• Your goal: Lines in the listing below that contain the string "cama" are to be found and copied.

• Data:
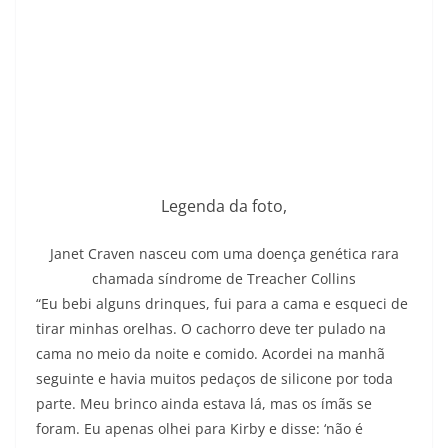
Legenda da foto,
Janet Craven nasceu com uma doença genética rara
chamada síndrome de Treacher Collins
“Eu bebi alguns drinques, fui para a cama e esqueci de
tirar minhas orelhas. O cachorro deve ter pulado na
cama no meio da noite e comido. Acordei na manhã
seguinte e havia muitos pedaços de silicone por toda
parte. Meu brinco ainda estava lá, mas os ímãs se
foram. Eu apenas olhei para Kirby e disse: ‘não é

• Solution to the exercise:
“Eu bebi alguns drinques, fui para a cama e esqueci de
cama no meio da noite e comido. Acordei na manhã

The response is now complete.